• **About this task**
With pictures omitted, restate the data word for word.
◇ ◇ ◇ ◇
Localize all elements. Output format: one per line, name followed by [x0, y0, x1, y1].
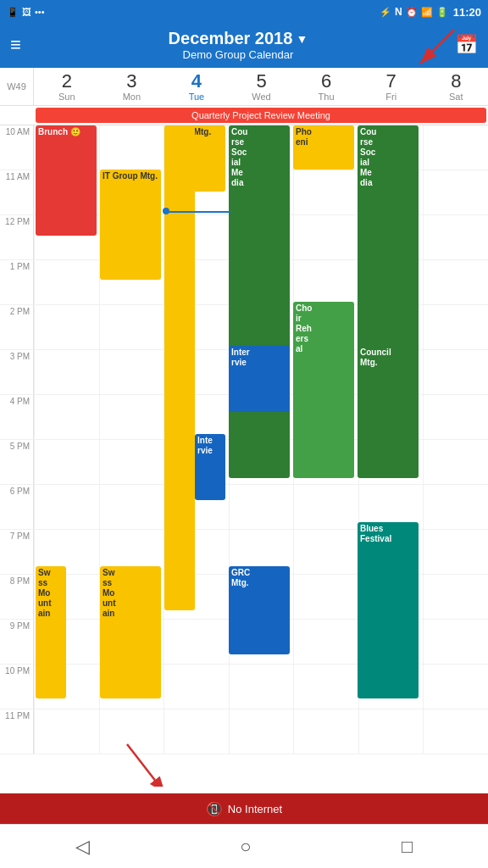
calendar-name: Demo Group Calendar	[169, 48, 308, 61]
header-title[interactable]: December 2018 ▼	[169, 29, 308, 48]
day-cell-mon-2pm[interactable]	[99, 305, 164, 349]
time-label-12pm: 12 PM	[0, 215, 34, 259]
day-cell-sun-1pm[interactable]	[34, 260, 99, 304]
calendar-scroll-area[interactable]: 10 AM 11 AM 12 PM	[0, 125, 488, 787]
time-label-10pm: 10 PM	[0, 665, 34, 709]
day-num-sat: 8	[425, 71, 486, 92]
day-cell-sun-4pm[interactable]	[34, 395, 99, 439]
day-name-thu: Thu	[296, 92, 357, 102]
day-cell-thu-6pm[interactable]	[293, 485, 358, 529]
day-cell-sun-11pm[interactable]	[34, 709, 99, 754]
day-num-tue: 4	[166, 71, 227, 92]
day-cell-thu-1pm[interactable]	[293, 260, 358, 304]
day-cell-sat-10am[interactable]	[423, 125, 488, 170]
day-cell-thu-9pm[interactable]	[293, 620, 358, 664]
day-cell-mon-10am[interactable]	[99, 125, 164, 170]
day-col-fri[interactable]: 7 Fri	[358, 68, 424, 105]
time-label-8pm: 8 PM	[0, 575, 34, 619]
day-cell-thu-11pm[interactable]	[293, 709, 358, 754]
day-cell-sat-9pm[interactable]	[423, 620, 488, 664]
event-it-group-mtg[interactable]: IT Group Mtg.	[100, 170, 161, 280]
day-cell-sat-8pm[interactable]	[423, 575, 488, 619]
day-cell-sat-1pm[interactable]	[423, 260, 488, 304]
day-cell-sat-7pm[interactable]	[423, 530, 488, 574]
day-name-tue: Tue	[166, 92, 227, 102]
day-num-wed: 5	[231, 71, 292, 92]
day-cell-sat-11am[interactable]	[423, 170, 488, 214]
day-cell-sat-3pm[interactable]	[423, 350, 488, 394]
day-cell-fri-11pm[interactable]	[358, 709, 424, 754]
day-cell-thu-12pm[interactable]	[293, 215, 358, 259]
day-cell-mon-11pm[interactable]	[99, 709, 164, 754]
day-col-thu[interactable]: 6 Thu	[293, 68, 358, 105]
day-cell-mon-3pm[interactable]	[99, 350, 164, 394]
day-cell-mon-4pm[interactable]	[99, 395, 164, 439]
day-cell-tue-10pm[interactable]	[164, 665, 229, 709]
event-swiss-mountain-mon[interactable]: SwssMountain	[100, 566, 161, 698]
recents-button[interactable]: □	[402, 836, 413, 858]
time-label-9pm: 9 PM	[0, 620, 34, 664]
event-course-social-media-wed[interactable]: CourseSocialMedia	[229, 125, 290, 478]
day-cell-sat-5pm[interactable]	[423, 440, 488, 484]
calendar-view-button[interactable]: 📅	[455, 34, 478, 56]
day-cell-thu-8pm[interactable]	[293, 575, 358, 619]
day-num-mon: 3	[102, 71, 163, 92]
day-name-sun: Sun	[36, 92, 97, 102]
day-cell-thu-7pm[interactable]	[293, 530, 358, 574]
day-cell-thu-10pm[interactable]	[293, 665, 358, 709]
event-interview-wed[interactable]: Interrvie	[229, 346, 290, 412]
bluetooth-icon: ⚡	[380, 7, 391, 18]
day-cell-sun-5pm[interactable]	[34, 440, 99, 484]
home-button[interactable]: ○	[240, 836, 251, 858]
event-choir-rehearsal[interactable]: ChoirRehersal	[293, 302, 354, 478]
month-year-label: December 2018	[169, 29, 293, 48]
image-icon: 🖼	[22, 7, 31, 17]
day-cell-sun-2pm[interactable]	[34, 305, 99, 349]
event-swiss-mountain-sun[interactable]: SwssMountain	[36, 566, 66, 698]
day-name-wed: Wed	[231, 92, 292, 102]
day-cell-sat-2pm[interactable]	[423, 305, 488, 349]
day-col-sun[interactable]: 2 Sun	[34, 68, 99, 105]
time-label-11pm: 11 PM	[0, 709, 34, 754]
day-cell-wed-11pm[interactable]	[229, 709, 294, 754]
event-brunch[interactable]: Brunch 🙂	[36, 125, 97, 236]
day-cell-mon-6pm[interactable]	[99, 485, 164, 529]
day-col-wed[interactable]: 5 Wed	[229, 68, 294, 105]
event-blues-festival[interactable]: BluesFestival	[358, 522, 419, 698]
event-big-yellow-tue[interactable]	[164, 125, 195, 610]
week-header-row: W49 2 Sun 3 Mon 4 Tue 5 Wed 6 Thu 7 Fri …	[0, 68, 488, 106]
day-cell-sat-4pm[interactable]	[423, 395, 488, 439]
day-cell-tue-9pm[interactable]	[164, 620, 229, 664]
signal-icon: 📶	[421, 7, 433, 18]
day-cell-sat-12pm[interactable]	[423, 215, 488, 259]
day-cell-wed-10pm[interactable]	[229, 665, 294, 709]
day-cell-sat-6pm[interactable]	[423, 485, 488, 529]
quarterly-review-event[interactable]: Quarterly Project Review Meeting	[36, 108, 486, 123]
calendar-grid: 10 AM 11 AM 12 PM	[0, 125, 488, 754]
day-num-thu: 6	[296, 71, 357, 92]
phone-icon: 📱	[7, 7, 19, 18]
event-grc-mtg[interactable]: GRCMtg.	[229, 566, 290, 654]
day-cell-sun-6pm[interactable]	[34, 485, 99, 529]
day-cell-wed-6pm[interactable]	[229, 485, 294, 529]
alarm-icon: ⏰	[406, 7, 418, 18]
event-phone-thu[interactable]: Phoeni	[293, 125, 354, 170]
event-council-mtg[interactable]: CouncilMtg.	[358, 346, 419, 434]
day-cell-mon-5pm[interactable]	[99, 440, 164, 484]
no-internet-text: No Internet	[228, 803, 282, 815]
day-cell-tue-11pm[interactable]	[164, 709, 229, 754]
day-col-tue[interactable]: 4 Tue	[164, 68, 229, 105]
day-cell-thu-11am[interactable]	[293, 170, 358, 214]
battery-icon: 🔋	[436, 7, 448, 18]
menu-button[interactable]: ≡	[10, 34, 21, 56]
day-col-sat[interactable]: 8 Sat	[423, 68, 488, 105]
no-internet-bar: 📵 No Internet	[0, 793, 488, 824]
event-interview-tue[interactable]: Intervie	[195, 434, 225, 500]
time-label-2pm: 2 PM	[0, 305, 34, 349]
back-button[interactable]: ◁	[75, 836, 90, 858]
header-center: December 2018 ▼ Demo Group Calendar	[169, 29, 308, 61]
day-cell-sat-11pm[interactable]	[423, 709, 488, 754]
day-col-mon[interactable]: 3 Mon	[99, 68, 164, 105]
day-cell-sun-3pm[interactable]	[34, 350, 99, 394]
day-cell-sat-10pm[interactable]	[423, 665, 488, 709]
◇ ◇ ◇ ◇
• **Your solution**
Localize all elements. Output format: one per line, name followed by [x0, y0, x1, y1].
calendar-name: Demo Group Calendar	[169, 48, 308, 61]
header-title[interactable]: December 2018 ▼	[169, 29, 308, 48]
day-cell-mon-2pm[interactable]	[99, 305, 164, 349]
time-label-12pm: 12 PM	[0, 215, 34, 259]
day-cell-sun-1pm[interactable]	[34, 260, 99, 304]
calendar-scroll-area[interactable]: 10 AM 11 AM 12 PM	[0, 125, 488, 787]
time-label-10pm: 10 PM	[0, 665, 34, 709]
day-num-sat: 8	[425, 71, 486, 92]
day-cell-sun-4pm[interactable]	[34, 395, 99, 439]
day-name-thu: Thu	[296, 92, 357, 102]
day-cell-thu-6pm[interactable]	[293, 485, 358, 529]
day-cell-sun-11pm[interactable]	[34, 709, 99, 754]
day-num-tue: 4	[166, 71, 227, 92]
day-cell-thu-1pm[interactable]	[293, 260, 358, 304]
day-cell-sat-10am[interactable]	[423, 125, 488, 170]
day-cell-thu-9pm[interactable]	[293, 620, 358, 664]
day-cell-mon-10am[interactable]	[99, 125, 164, 170]
day-col-fri[interactable]: 7 Fri	[358, 68, 424, 105]
time-label-8pm: 8 PM	[0, 575, 34, 619]
day-cell-thu-11pm[interactable]	[293, 709, 358, 754]
day-cell-sat-9pm[interactable]	[423, 620, 488, 664]
event-it-group-mtg[interactable]: IT Group Mtg.	[100, 170, 161, 280]
day-cell-sat-8pm[interactable]	[423, 575, 488, 619]
day-cell-sat-1pm[interactable]	[423, 260, 488, 304]
day-cell-sat-7pm[interactable]	[423, 530, 488, 574]
day-name-tue: Tue	[166, 92, 227, 102]
day-num-wed: 5	[231, 71, 292, 92]
day-cell-sat-11am[interactable]	[423, 170, 488, 214]
day-cell-sat-3pm[interactable]	[423, 350, 488, 394]
day-cell-fri-11pm[interactable]	[358, 709, 424, 754]
day-cell-thu-12pm[interactable]	[293, 215, 358, 259]
day-cell-mon-11pm[interactable]	[99, 709, 164, 754]
day-col-thu[interactable]: 6 Thu	[293, 68, 358, 105]
day-cell-mon-3pm[interactable]	[99, 350, 164, 394]
day-cell-mon-4pm[interactable]	[99, 395, 164, 439]
day-cell-tue-10pm[interactable]	[164, 665, 229, 709]
event-swiss-mountain-mon[interactable]: SwssMountain	[100, 566, 161, 698]
recents-button[interactable]: □	[402, 836, 413, 858]
time-label-9pm: 9 PM	[0, 620, 34, 664]
event-course-social-media-wed[interactable]: CourseSocialMedia	[229, 125, 290, 478]
day-cell-sat-5pm[interactable]	[423, 440, 488, 484]
calendar-view-button[interactable]: 📅	[455, 34, 478, 56]
day-cell-thu-8pm[interactable]	[293, 575, 358, 619]
day-num-mon: 3	[102, 71, 163, 92]
day-name-sun: Sun	[36, 92, 97, 102]
day-cell-thu-7pm[interactable]	[293, 530, 358, 574]
day-cell-thu-10pm[interactable]	[293, 665, 358, 709]
event-interview-wed[interactable]: Interrvie	[229, 346, 290, 412]
bluetooth-icon: ⚡	[380, 7, 391, 18]
day-cell-sun-5pm[interactable]	[34, 440, 99, 484]
home-button[interactable]: ○	[240, 836, 251, 858]
event-choir-rehearsal[interactable]: ChoirRehersal	[293, 302, 354, 478]
month-year-label: December 2018	[169, 29, 293, 48]
image-icon: 🖼	[22, 7, 31, 17]
day-cell-sun-2pm[interactable]	[34, 305, 99, 349]
event-swiss-mountain-sun[interactable]: SwssMountain	[36, 566, 66, 698]
day-name-wed: Wed	[231, 92, 292, 102]
day-cell-sat-2pm[interactable]	[423, 305, 488, 349]
day-col-sun[interactable]: 2 Sun	[34, 68, 99, 105]
time-label-11pm: 11 PM	[0, 709, 34, 754]
day-cell-wed-11pm[interactable]	[229, 709, 294, 754]
event-brunch[interactable]: Brunch 🙂	[36, 125, 97, 236]
day-cell-mon-6pm[interactable]	[99, 485, 164, 529]
day-col-wed[interactable]: 5 Wed	[229, 68, 294, 105]
event-blues-festival[interactable]: BluesFestival	[358, 522, 419, 698]
event-big-yellow-tue[interactable]	[164, 125, 195, 610]
week-header-row: W49 2 Sun 3 Mon 4 Tue 5 Wed 6 Thu 7 Fri …	[0, 68, 488, 106]
day-cell-sat-4pm[interactable]	[423, 395, 488, 439]
day-cell-tue-9pm[interactable]	[164, 620, 229, 664]
signal-icon: 📶	[421, 7, 433, 18]
day-cell-sat-12pm[interactable]	[423, 215, 488, 259]
day-cell-wed-10pm[interactable]	[229, 665, 294, 709]
day-cell-sat-6pm[interactable]	[423, 485, 488, 529]
quarterly-review-event[interactable]: Quarterly Project Review Meeting	[36, 108, 486, 123]
calendar-grid: 10 AM 11 AM 12 PM	[0, 125, 488, 754]
day-num-thu: 6	[296, 71, 357, 92]
phone-icon: 📱	[7, 7, 19, 18]
event-grc-mtg[interactable]: GRCMtg.	[229, 566, 290, 654]
day-cell-sun-6pm[interactable]	[34, 485, 99, 529]
day-cell-wed-6pm[interactable]	[229, 485, 294, 529]
alarm-icon: ⏰	[406, 7, 418, 18]
event-phone-thu[interactable]: Phoeni	[293, 125, 354, 170]
event-council-mtg[interactable]: CouncilMtg.	[358, 346, 419, 434]
day-cell-mon-5pm[interactable]	[99, 440, 164, 484]
no-internet-text: No Internet	[228, 803, 282, 815]
day-cell-tue-11pm[interactable]	[164, 709, 229, 754]
day-col-tue[interactable]: 4 Tue	[164, 68, 229, 105]
day-cell-thu-11am[interactable]	[293, 170, 358, 214]
battery-icon: 🔋	[436, 7, 448, 18]
menu-button[interactable]: ≡	[10, 34, 21, 56]
day-col-sat[interactable]: 8 Sat	[423, 68, 488, 105]
no-internet-bar: 📵 No Internet	[0, 793, 488, 824]
event-interview-tue[interactable]: Intervie	[195, 434, 225, 500]
time-label-2pm: 2 PM	[0, 305, 34, 349]
back-button[interactable]: ◁	[75, 836, 90, 858]
header-center: December 2018 ▼ Demo Group Calendar	[169, 29, 308, 61]
day-cell-sat-11pm[interactable]	[423, 709, 488, 754]
day-col-mon[interactable]: 3 Mon	[99, 68, 164, 105]
day-cell-sun-3pm[interactable]	[34, 350, 99, 394]
day-cell-sat-10pm[interactable]	[423, 665, 488, 709]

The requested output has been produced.